Story: Xia Tian (Yang Mi) is a physicist working for the Nexus Corporation. Under her mentor (King Shih-Chieh) she works with a team at creating
artificial worm holes which allow traveling through time. Right now, it might only be possible to travel 110 minutes into the past, but there are more
achievements in the field to be expected, particularly since a living organism has already been sent through time. Unfortunately, shortly after the experiment
it turns out that time travel makes some cells mutate and thus is still pretty dangerous. When Xia Tian calls her son Dou Dou (Hummer Zhang) to tell him that she isn't
coming home he is kidnapped. Tsui Hu (Wallace Huo) wants Xia Tian to steal the research results and hand them over in return for her son. Despite some difficulties
Xia Tian succeeds, but Tsui Hu kills her son nonetheless. By doing so he hopes to secure Xia Tian's cooperation, because only if she continues her research for him
she could maybe someday save her son in the past. However, the researcher has another idea. She escapes from Tsui and uses the time machine in order to save her son.
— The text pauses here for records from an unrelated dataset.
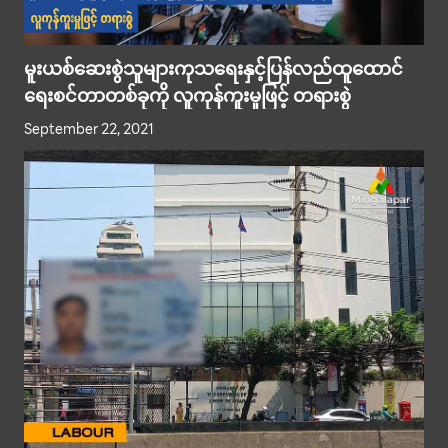
မူးယစ်ဆေးစွဲသူများကုသရေးနှင့်ပြန်လည်ထူထောင်
ရေးစင်တာတစ်ခုကို လူကုန်ကူးမှုဖြင့် တရားစွဲ
September 22, 2021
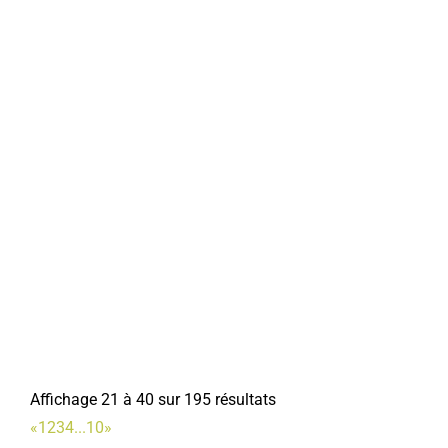
Affichage 21 à 40 sur 195 résultats
«
1
2
3
4
...
10
»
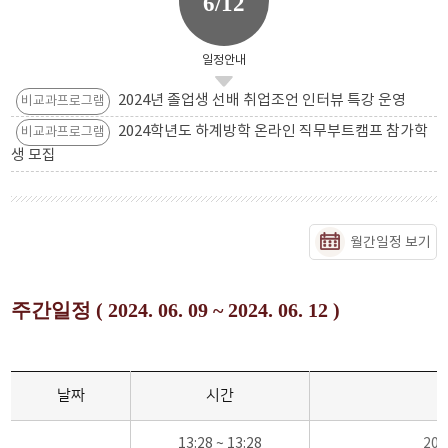
6/12
일정안내
2024년 졸업생 선배 취업조언 인터뷰 특강 운영
비교과프로그램
2024학년도 하계방학 온라인 직무부트캠프 참가학
비교과프로그램
생 모집
월간일정 보기
주간일정 ( 2024. 06. 09 ~ 2024. 06. 12 )
날짜
시간
13:28 ~ 13:28
20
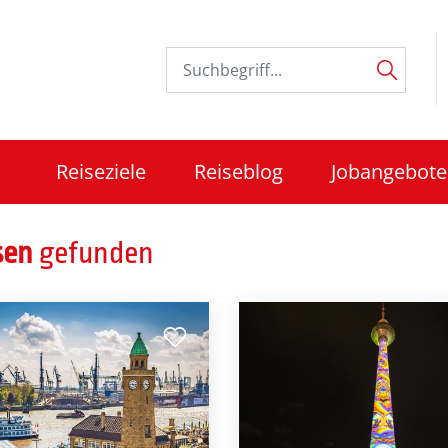
Reiseziele
Reiseblog
Jobangebote
sen
gefunden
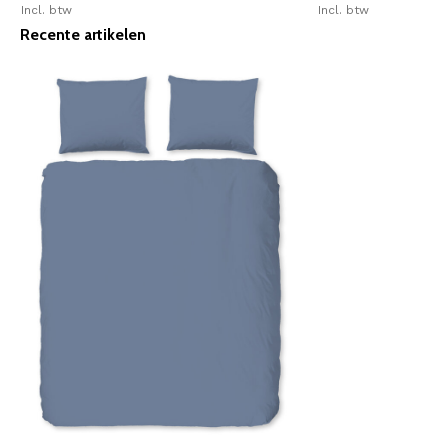
Incl. btw
Incl. btw
Recente artikelen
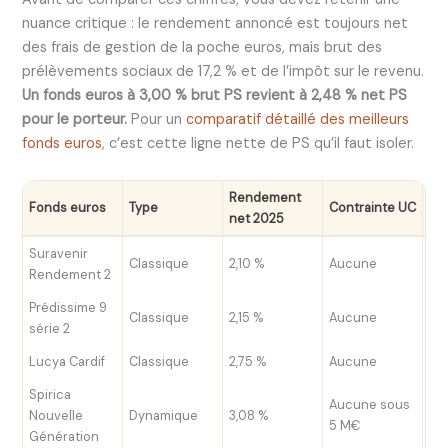
nuance critique : le rendement annoncé est toujours net
des frais de gestion de la poche euros, mais brut des
prélèvements sociaux de 17,2 % et de l’impôt sur le revenu.
Un fonds euros à 3,00 % brut PS revient à 2,48 % net PS
pour le porteur.
Pour un
comparatif détaillé des meilleurs
fonds euros
, c’est cette ligne nette de PS qu’il faut isoler.
Rendement
Fra
Fonds euros
Type
Contrainte UC
net 2025
ge
Suravenir
Classique
2,10 %
Aucune
0,
Rendement 2
Prédissime 9
Classique
2,15 %
Aucune
0,
série 2
Lucya Cardif
Classique
2,75 %
Aucune
0,
Spirica
Aucune sous
Nouvelle
Dynamique
3,08 %
0,
5 M€
Génération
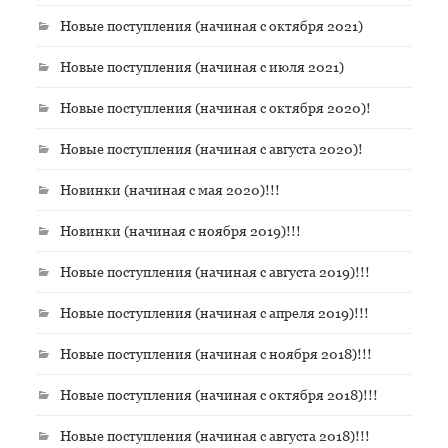
Новые поступления (начиная с октября 2021)
Новые поступления (начиная с июля 2021)
Новые поступления (начиная с октября 2020)!
Новые поступления (начиная с августа 2020)!
Новинки (начиная с мая 2020)!!!
Новинки (начиная с ноября 2019)!!!
Новые поступления (начиная с августа 2019)!!!
Новые поступления (начиная с апреля 2019)!!!
Новые поступления (начиная с ноября 2018)!!!
Новые поступления (начиная с октября 2018)!!!
Новые поступления (начиная с августа 2018)!!!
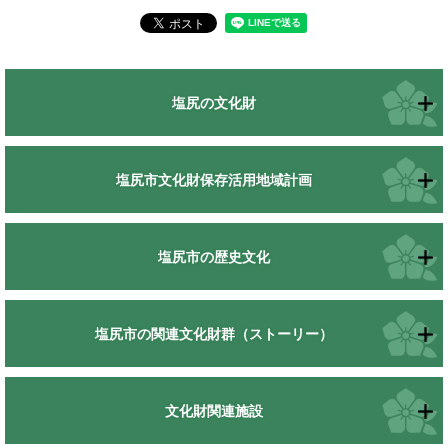
塩尻の文化財
塩尻市文化財保存活用地域計画
塩尻市の歴史文化
塩尻市の関連文化財群（ストーリー）
文化財関連施設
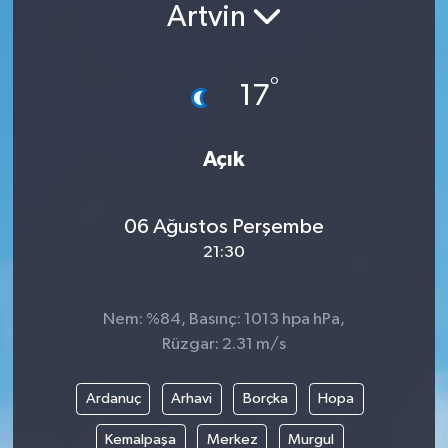
Artvin
°
17
Açık
06 Ağustos Perşembe
21:30
Nem: %84, Basınç: 1013 hpa hPa,
Rüzgar: 2.31 m/s
Ardanuç
Arhavi
Borçka
Hopa
Kemalpaşa
Merkez
Murgul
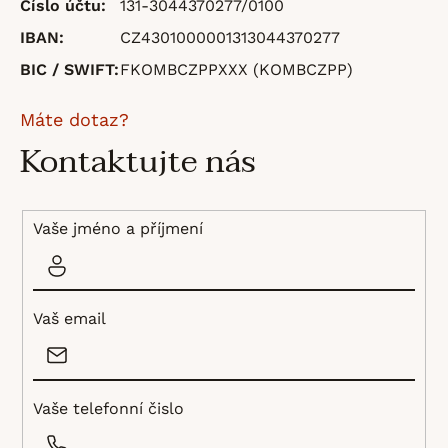
Číslo účtu:
131-3044370277/0100
IBAN:
CZ4301000001313044370277
BIC / SWIFT:
FKOMBCZPPXXX (KOMBCZPP)
Máte dotaz?
Kontaktujte nás
Vaše jméno a příjmení
Vaš email
Vaše telefonní čislo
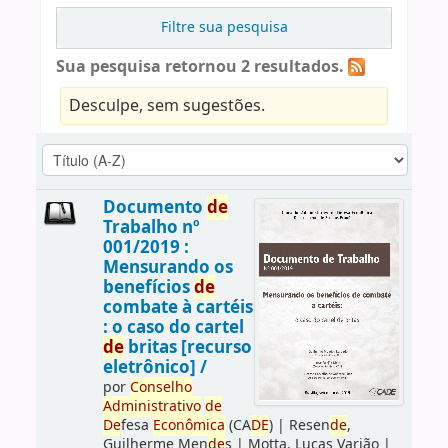
Filtre sua pesquisa
Sua pesquisa retornou 2 resultados.
Desculpe, sem sugestões.
Documento
de
Trabalho nº
001/2019 :
Mensurando os
benefícios
de
combate à cartéis
: o caso do cartel
de
britas [recurso
eletrônico] /
por
Conselho
Administrativo
de
De
fesa
Econômica
(CA
DE
)
|
Resen
de
,
Guilherme Men
de
s
|
Motta, Lucas Varjão
|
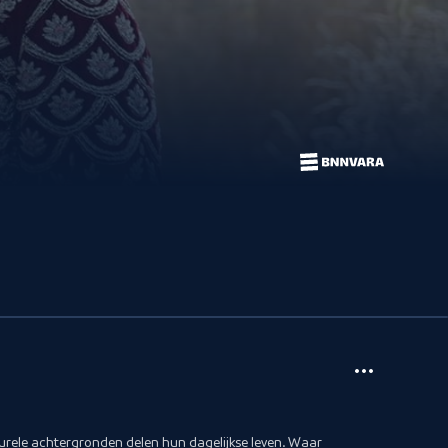
lturele achtergronden delen hun dagelijkse leven. Waar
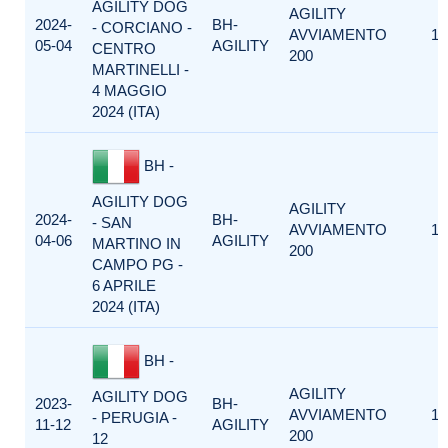
AGILITY DOG
AGILITY
2024-
BH-
- CORCIANO -
AVVIAMENTO
1
05-04
AGILITY
CENTRO
200
MARTINELLI -
4 MAGGIO
2024 (ITA)
BH -
AGILITY DOG
AGILITY
2024-
BH-
- SAN
AVVIAMENTO
1
04-06
AGILITY
MARTINO IN
200
CAMPO PG -
6 APRILE
2024 (ITA)
BH -
AGILITY
AGILITY DOG
2023-
BH-
AVVIAMENTO
1
- PERUGIA -
11-12
AGILITY
200
12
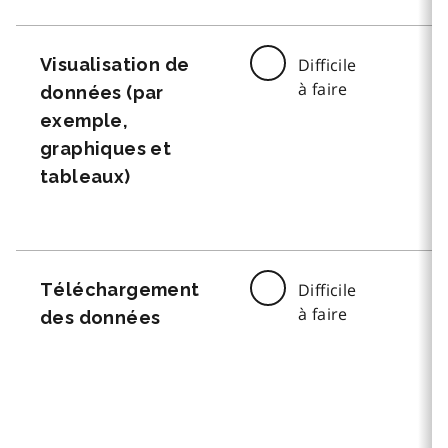
Visualisation de
Difficile
à faire
données (par
exemple,
graphiques et
tableaux)
Téléchargement
Difficile
à faire
des données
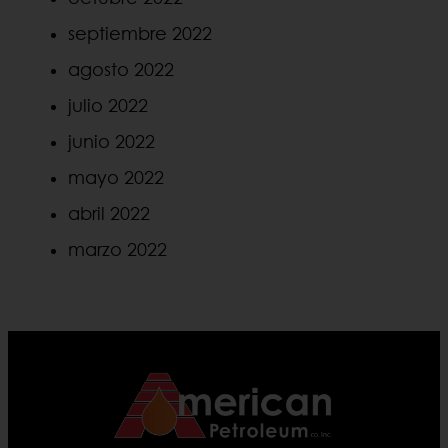
septiembre 2022
agosto 2022
julio 2022
junio 2022
mayo 2022
abril 2022
marzo 2022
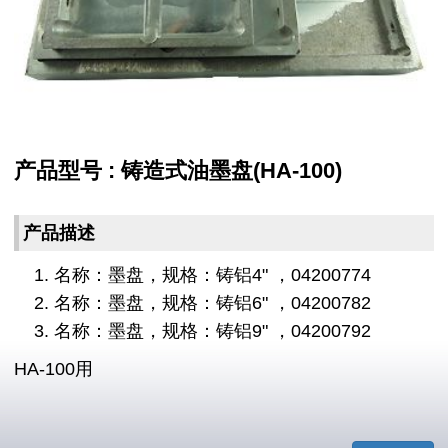
产品型号 : 铸造式油墨盘(HA-100)
产品描述
名称：墨盘，规格：铸铝4" ，04200774
名称：墨盘，规格：铸铝6" ，04200782
名称：墨盘，规格：铸铝9" ，04200792
HA-100用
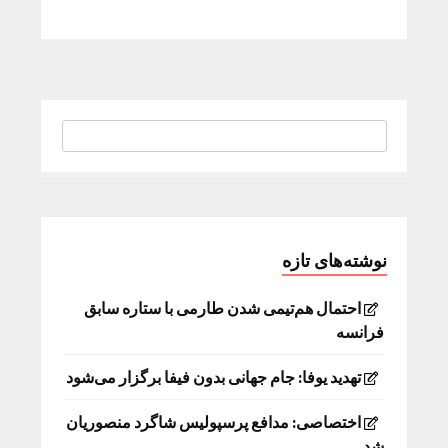
نوشته‌های تازه
احتمال هم‌تیمی شدن طارمی با ستاره سابق
فرانسه
تهدید یوفا: جام جهانی بدون فیفا برگزار می‌شود
اختصاصی: مدافع پرسپولیس شاگرد منصوریان
شد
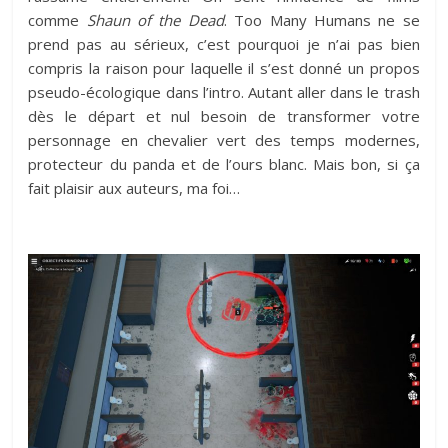
comme
Shaun of the Dead
. Too Many Humans ne se
prend pas au sérieux, c’est pourquoi je n’ai pas bien
compris la raison pour laquelle il s’est donné un propos
pseudo-écologique dans l’intro. Autant aller dans le trash
dès le départ et nul besoin de transformer votre
personnage en chevalier vert des temps modernes,
protecteur du panda et de l’ours blanc. Mais bon, si ça
fait plaisir aux auteurs, ma foi…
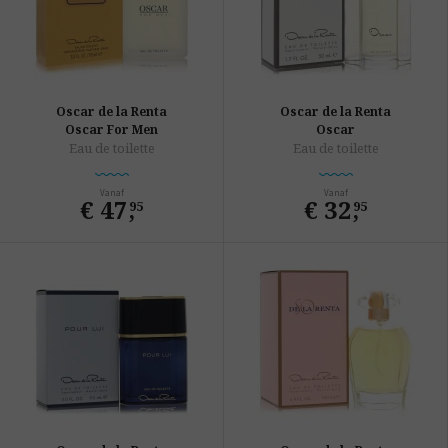
Oscar de la Renta
Oscar de la Renta
Oscar For Men
Oscar
Eau de toilette
Eau de toilette
Vanaf
Vanaf
€ 47
,
€ 32
,
95
95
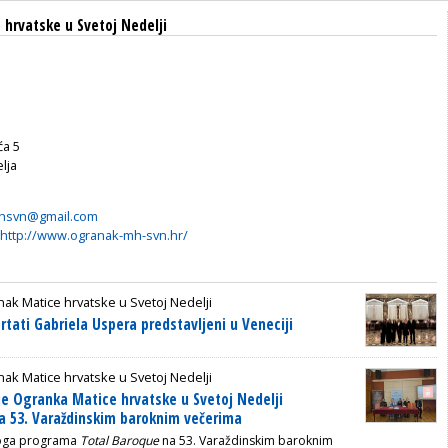
hrvatske u Svetoj Nedelji
ća 5
lja
hsvn@gmail.com
http://www.ogranak-mh-svn.hr/
ak Matice hrvatske u Svetoj Nedelji
rtati Gabriela Uspera predstavljeni u Veneciji
ak Matice hrvatske u Svetoj Nedelji
je Ogranka Matice hrvatske u Svetoj Nedelji
a 53. Varaždinskim baroknim večerima
noga programa
Total Baroque
na 53. Varaždinskim baroknim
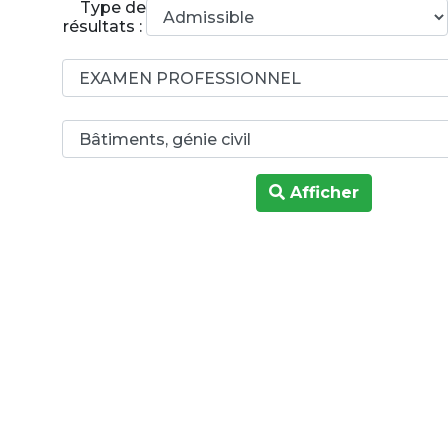
Type de
résultats :
Afficher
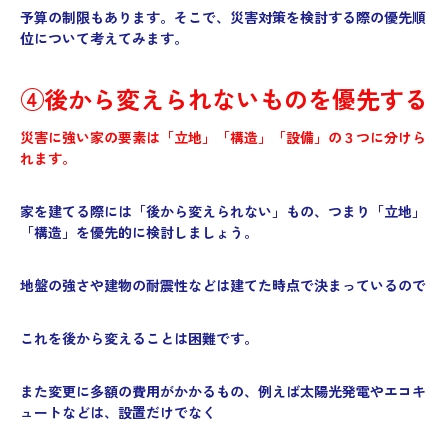
予算の制限もあります。そこで、災害対策を検討する際の優先順
位について考えてみます。
④後から変えられないものを優先する
災害に強い家の要素は「立地」「構造」「設備」の３つに分けら
れます。
家を建てる際には「後から変えられない」もの、つまり「立地」
「構造」を優先的に検討しましょう。
地盤の強さや建物の耐震性などは建てた時点で決まっているので
これを後から変えることは困難です。
また変更に多額の費用がかかるもの、例えば太陽光発電やエコキ
ュートなどは、設置だけでなく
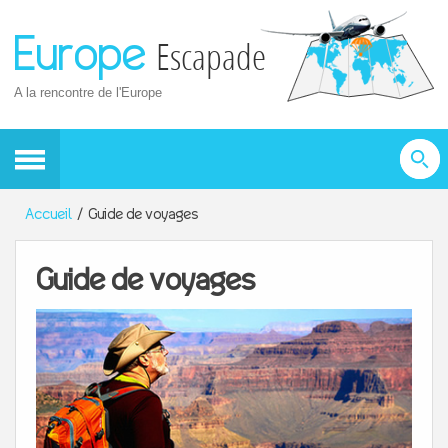
Europe
Escapade
A la rencontre de l'Europe
Accueil
Guide de voyages
Guide de voyages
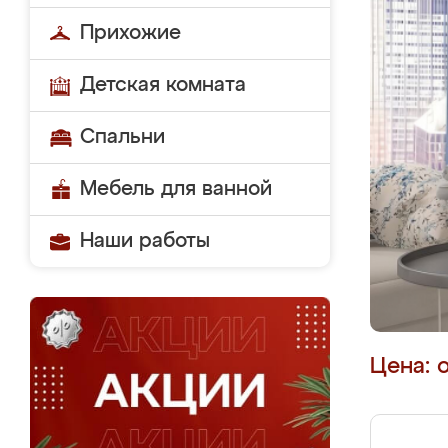
Прихожие
Детская комната
Спальни
Мебель для ванной
Наши работы
Цена:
But even the second time she fails...
Review: Science fiction movies from Asia couldn't really win me over to this date. Accordingly, my expectations for this flick were rather low even though
it had been produced by Jackie Chan. Then, there is also the director who just goes by the name Chang - a little bit more about that later on - which somehow seems as if
he has used a pseudonym since he wanted to distance himself from his work. Also, there are the rather mixed reviews from press and audiences alike. It's probably thanks to all
that why "Reset" could really surprise me. I even want to go that far to say that it is one of the best sci-fi movies of the last few years coming out of Asia. It's just that this
isn't saying much. The reason for the comparatively high level of quality is particularly a screenplay that can be ranked a lot higher than what we are normally served. It's not a
philosophical masterpiece, but it creates an interesting premise.
It takes a good 45 minutes until the first time traveling can be seen on screen and until then the pacing is rather slow, even though there is some more thrills added with the
appearance of the villains. However, you don't have a lot of trust in the film's quality up until that point. More than anything else that is due to an extremely stupid
murder of a researcher whose eye is removed for a retina scanner, aiming at making acquiring the data easier for Xia Tian. Ultimately, this makes things extremely complicated and even works against the mission. Next to that it's also completely unnecessary since the boss is also needed for the retina scan and he is persuaded by a simple pretense. A revelation later on can't lessen the stupidity of this scene either. Fortunately, it's the only big plot hole in the script, which probably was only aiming at making Xia Tian's data acquisition more thrilling.
Then, things get more interesting by a lot. Xia Tian is a few steps ahead of the kidnappers, but in the end she is just a woman who wants to save her son.
Her maternal feelings make her excel herself. Her third alter ego, which has already failed two times, is the most striking personality. A broken woman,
only driven by her will to save her son. While the original Xia Tian is a frightened researcher, number 2 has already been through enough to
show her fighting spirit. Number 3 on the other hand has mutated into a badass action heroine. This is realized quite believable in the movie, particularly
since we are aware that time traveling does something to your brain, and it's especially fascinating to see all three women on the same time plane. Yes,
in "Reset" it is obviously no problem for the same matter to share the same space.
Of course, this premise demands a lot of actress Yang Mi, aka Mini Yang ("Love in the Buff"), but at some points she even proves
to have pretty impressive acting chops. The antagonist is played by Wallace Huo and bestows the vibrancy of a thriller on the movie during the last third,
as he chases after Xia Tian like a killer machine. His motives are uncovered too late for us to care about his character, though. That's a shame, because
there could have been done more in this respect. At least, there is a neat twist. Next to the captivating story the action scenes also do their part to
glue us to the screen. Even though "Reset" is well-produced, you often get the impression as if everything was supposed to look more epic than it ultimately
does. Every now and then you can also clearly make out the cgi-effects.
All in all the movie could have been realized more professional. That is a little bit strange since there is the same Korean director behind the pseudonym Chang who also shot "The Target". So this actually is a Korean-Chinese coproduction, but the movie is outright begging to get an American remake. This wouldn't be so bad this time since that way some of the flaws in the realization of the story could be ironed out. Although "Reset" sells itself as a sci-fi movie from the get-go, it is also a thriller around a mother who is doing everything in her power to save her son. Yang Mi's convincing acting gives the movie an emotional foundation which makes the rest of the picture work out well. Moreover, the plot has room for a tragic as well as a happy ending. At the same time! In the end, I may be a bit lenient toward the movie, but I also don't get why "Reset" has received so many mixed reviews. Clearly a recommendable sci-fi movie.